South Australian-based automotive and defence supplier Supashock will team with experts at Flinders University and the Department of Defence to develop a more advanced method to test a vehicle’s condition, aiding preventive maintenance and monitoring.
Development of ‘digital twins’ – a virtual representation that serves as the real-time digital counterpart of a physical object or process – by leading researchers at Flinders University’s College of Science and Engineering, Australian Government Defence Science and Technology Group (DSTG) and Supashock will support the design of an advanced shock absorber for Supashock – and then be applied more widely.
Founder and CEO of Supashock, Mr Oscar Fiorinotto, says the latest initiative with cutting-edge R&D partnerships with DSTG and Flinders University, including at the facilities at the Tonsley Innovation District, builds on outstanding collaboration opportunities between industry, government and the tertiary sector in South Australia.
“Supashock has a strong partnership with both DSTG and Flinders on various levels and several of our staff are doing the Diploma of Digital Technologies at Tonsley with other members of the defence and other industries,” he says.

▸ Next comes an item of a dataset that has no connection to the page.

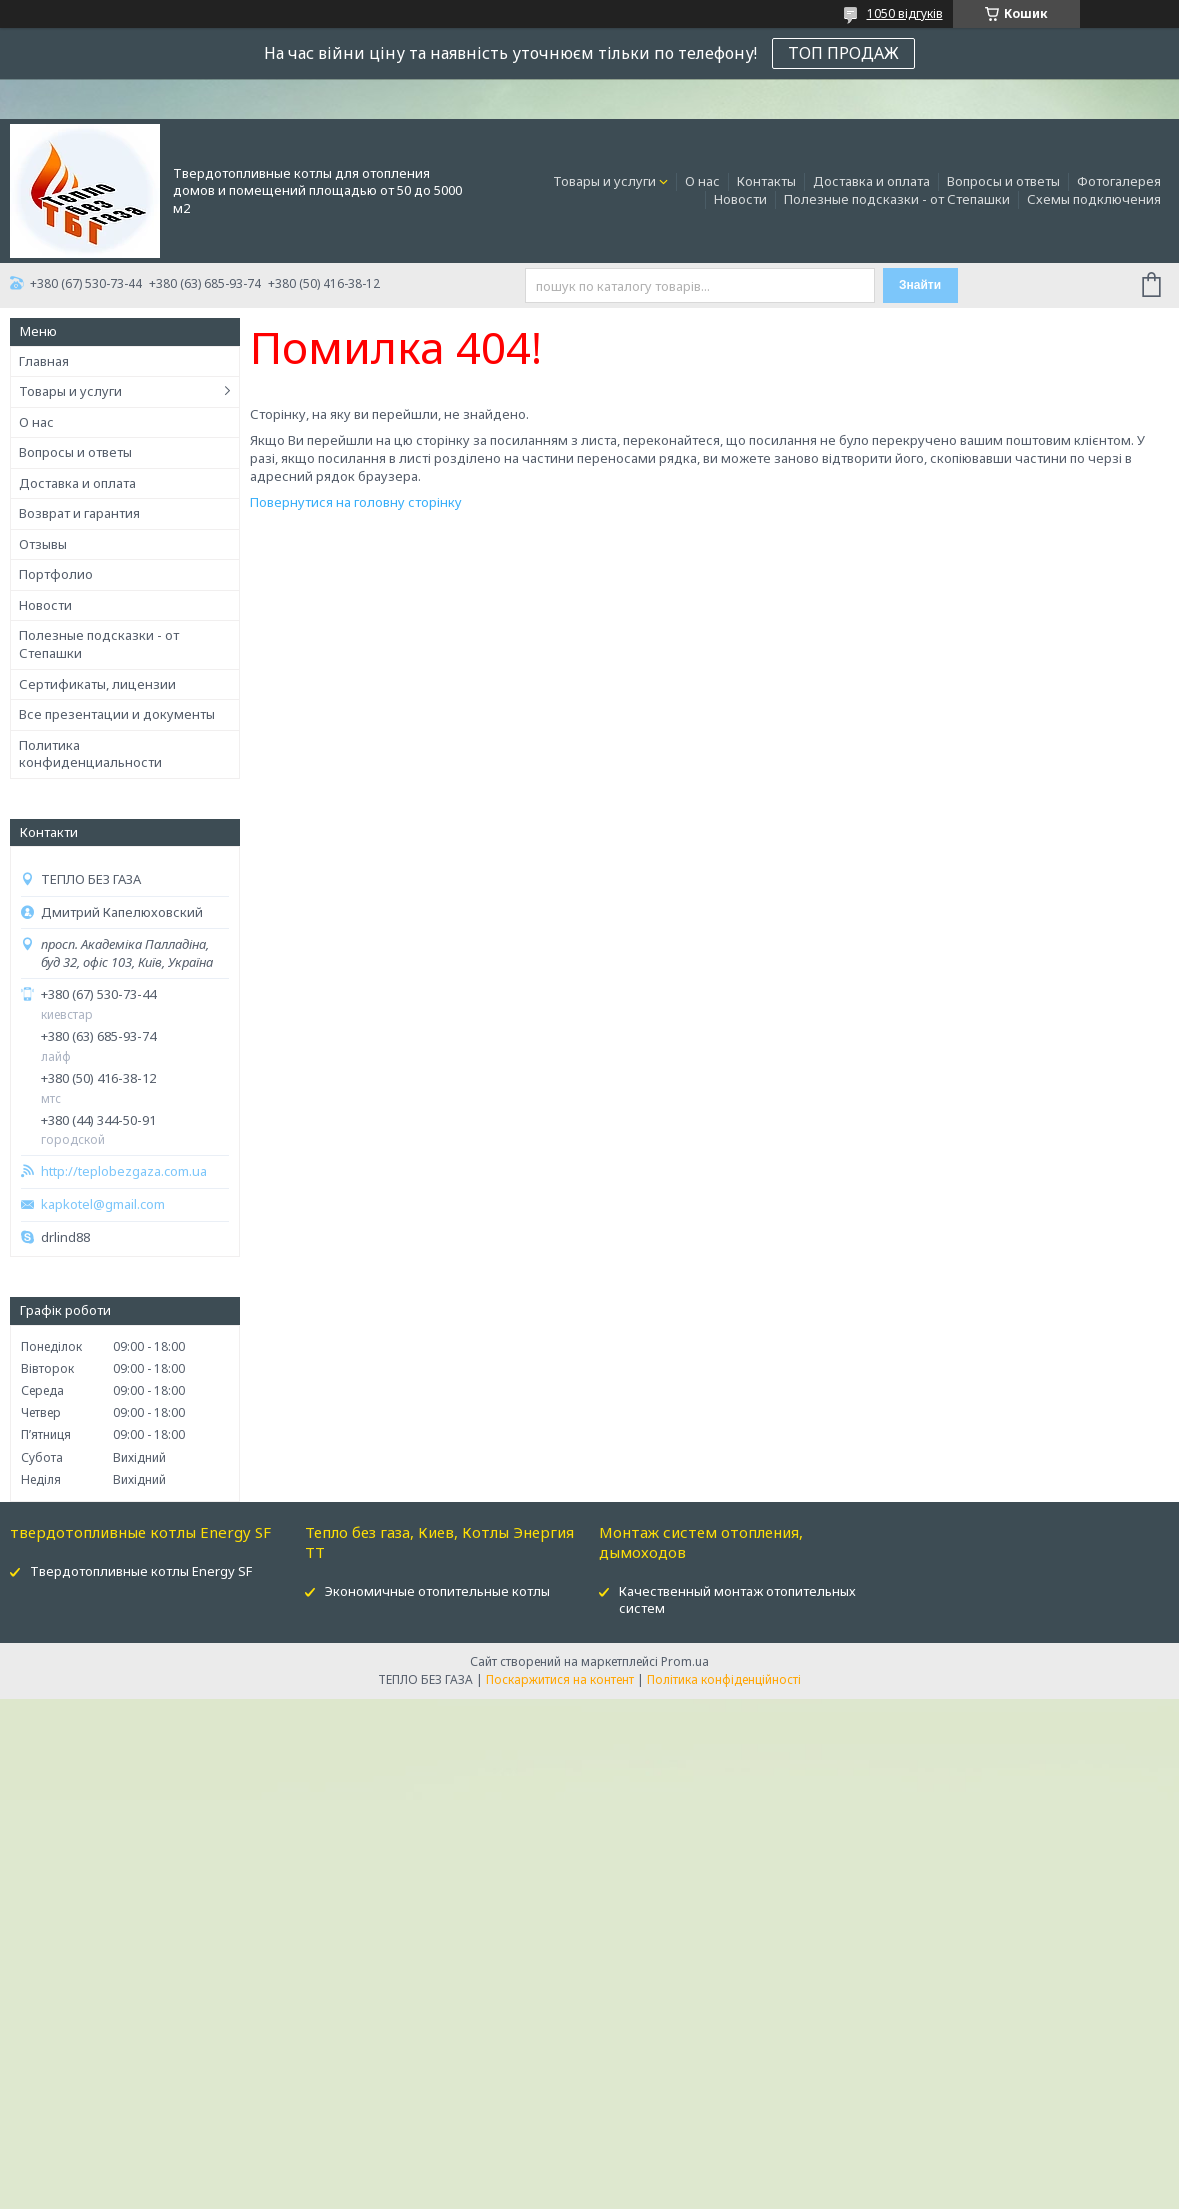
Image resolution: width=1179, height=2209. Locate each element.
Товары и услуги (604, 181)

Digital Logistics Specialist from DSTG’s Land Division, Mr Nicholas Brealey, who is based at Edinburgh, says many current digital twins focus predominantly on a software simulation with only one-way transfer of data.
“This research creates a more comprehensive digital twin as it focuses on the two-way transfer of data and the ability of the digital twin to initiate action in the physical vehicle. It is also very beneficial in providing a real-life demonstration of a digital twin which may help people to imagine new applications and possibilities for digital twins.” Mr Brealey says.

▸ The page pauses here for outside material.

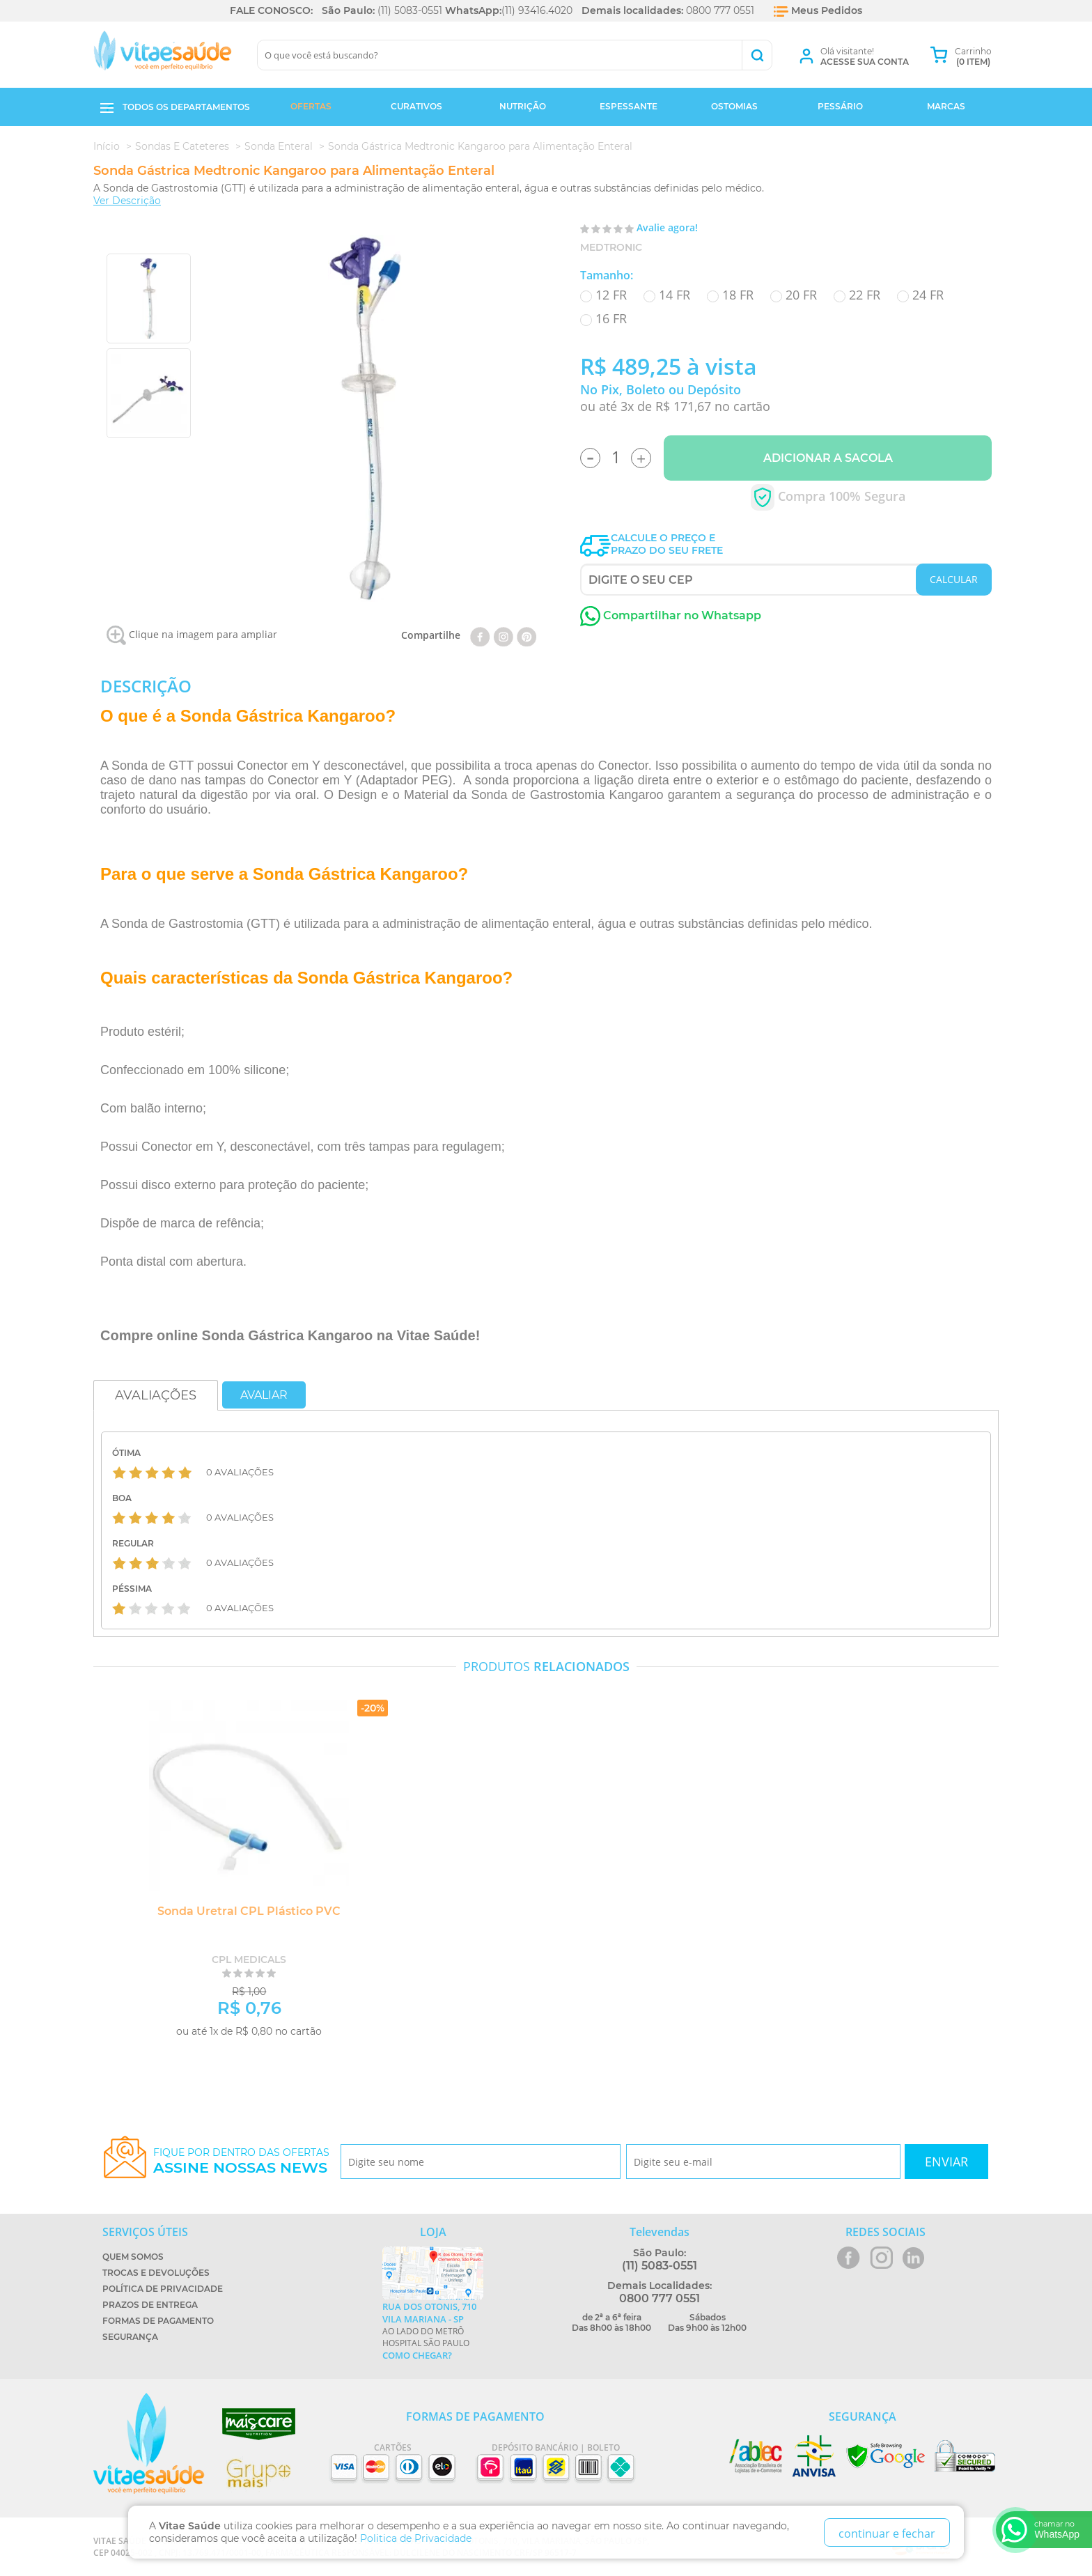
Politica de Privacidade (415, 2538)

Professor of Innovation at Flinders University, Giselle Rampersad, says digital twins offer benefits of preventative maintenance and condition monitoring of not only vehicles but in various domains such as frigates and submarines, satellites in space and other industrial settings such as advanced manufacturing.
“Projects such as these are important in understanding the value to organisations that can be derived during the lifecycle of a product from design reviews to the construction phase, remote monitoring and managing the supply chain while in use and for sustainment into the future,” Professor Rampersad says.

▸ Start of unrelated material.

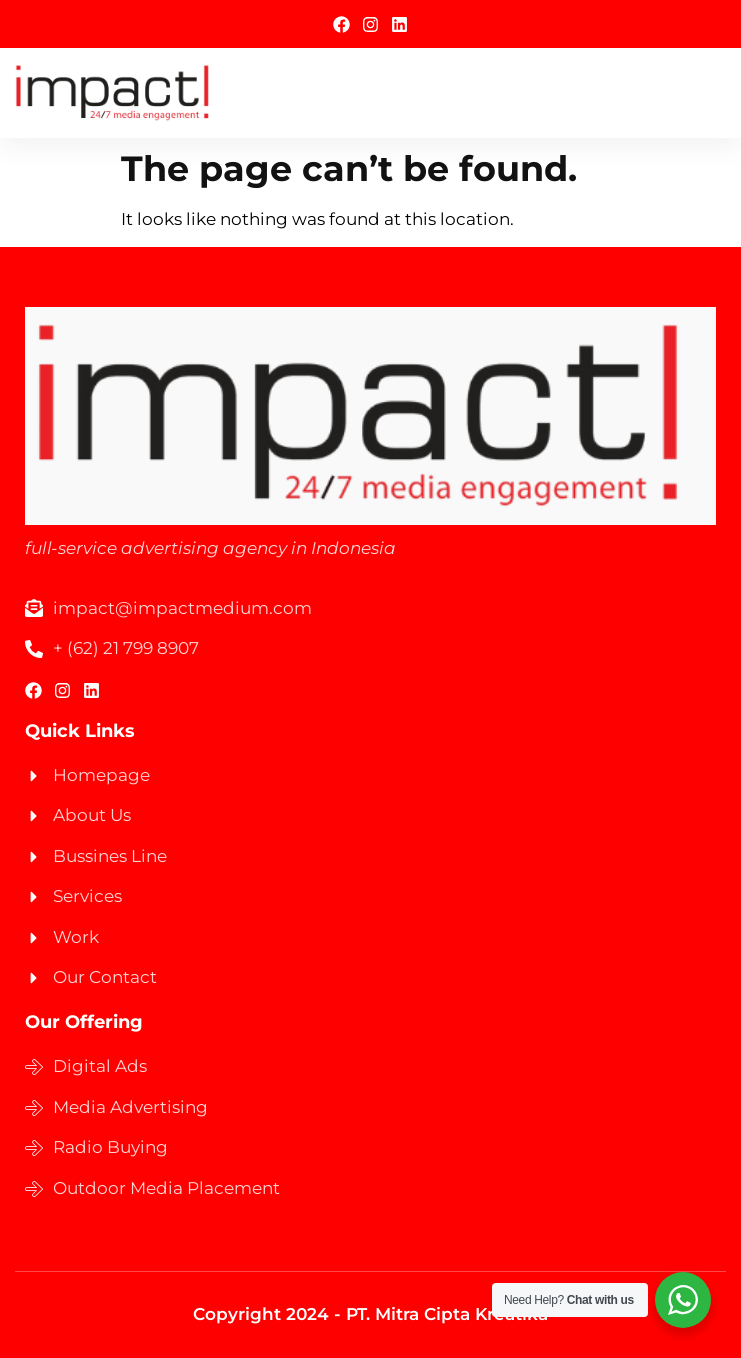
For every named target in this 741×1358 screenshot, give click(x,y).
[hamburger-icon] (703, 92)
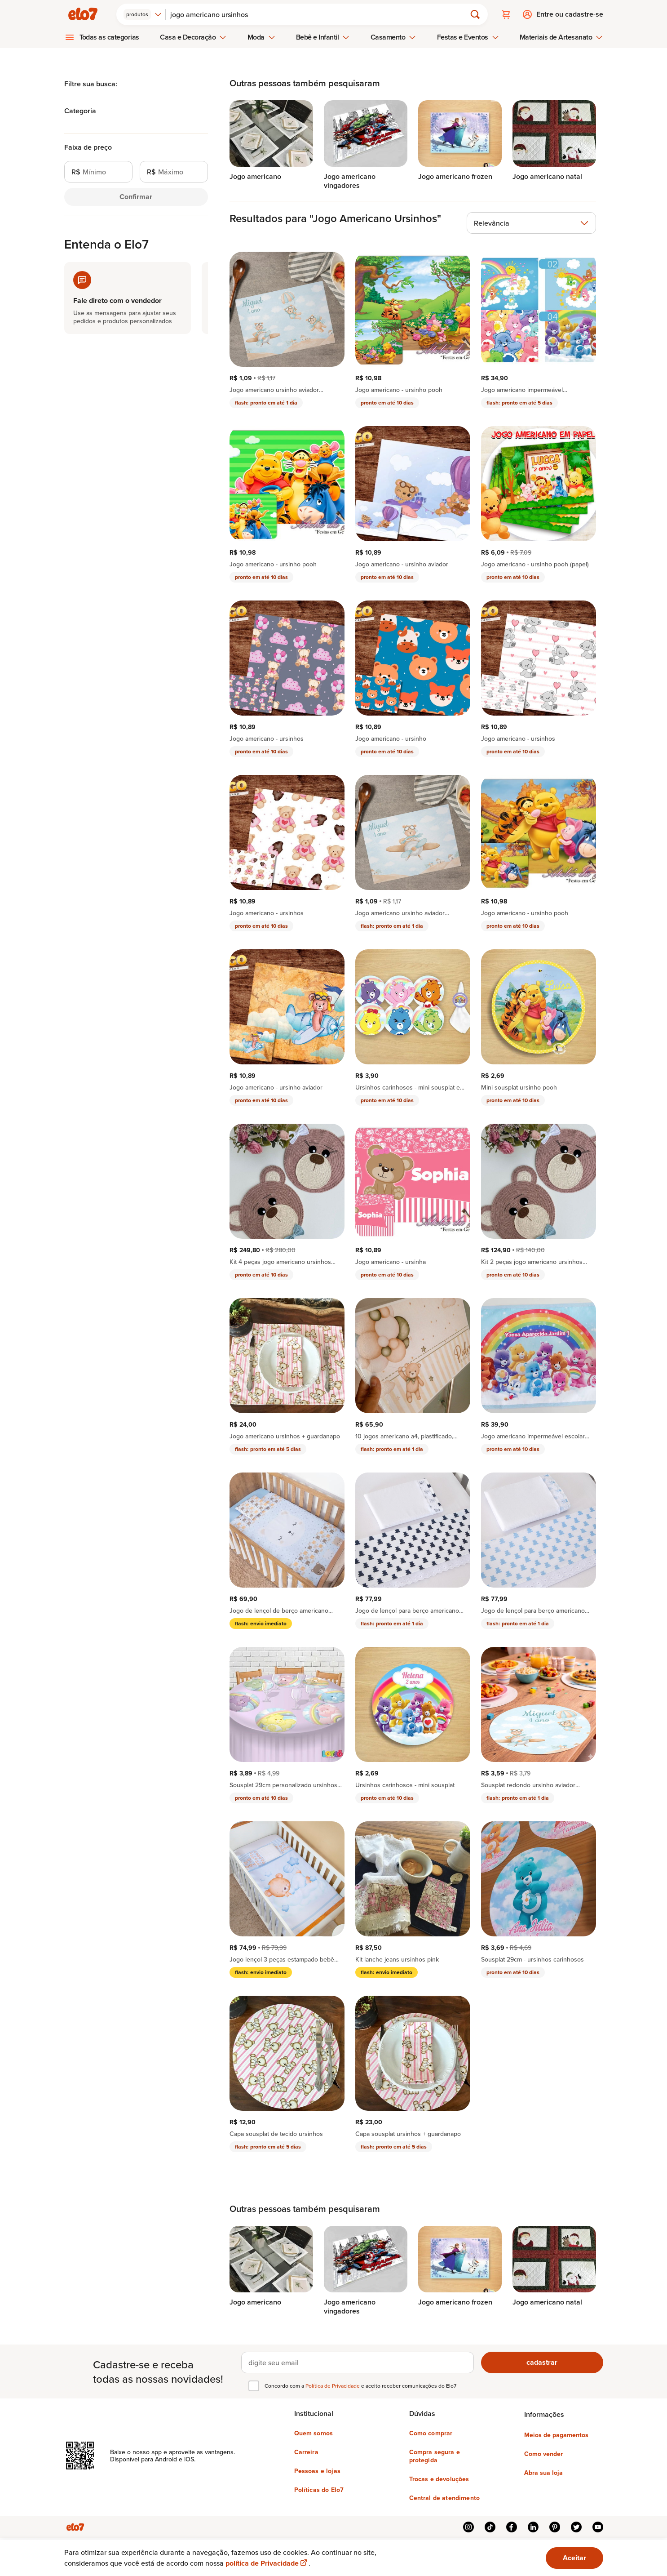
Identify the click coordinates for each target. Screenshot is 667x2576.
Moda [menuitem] (261, 37)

Digital twin systems can apply to various vehicle components as well as an entire land vehicle and evaluate the role of human decision-making, particularly in sense and respond logistics, which relate directly to the Department of Defence’s L400 program of work.
More broadly, it may offer significant implications for applications within commercial vehicles, adds Professor Rampersad, who will work with other Flinders University experts Professor Karl Sammut, Associate Professor Russell Brinkworth, Dr Andrew Lammas and Myles Adams for Flinders.
As well as DSTG research leader Mr Brealey, the research team at Supashock also includes Mr Fiorinotto, Engineering Manager Dr Robert Koehler and Ashley Johns, who has studied the digital technologies course at Flinders University at Tonsley.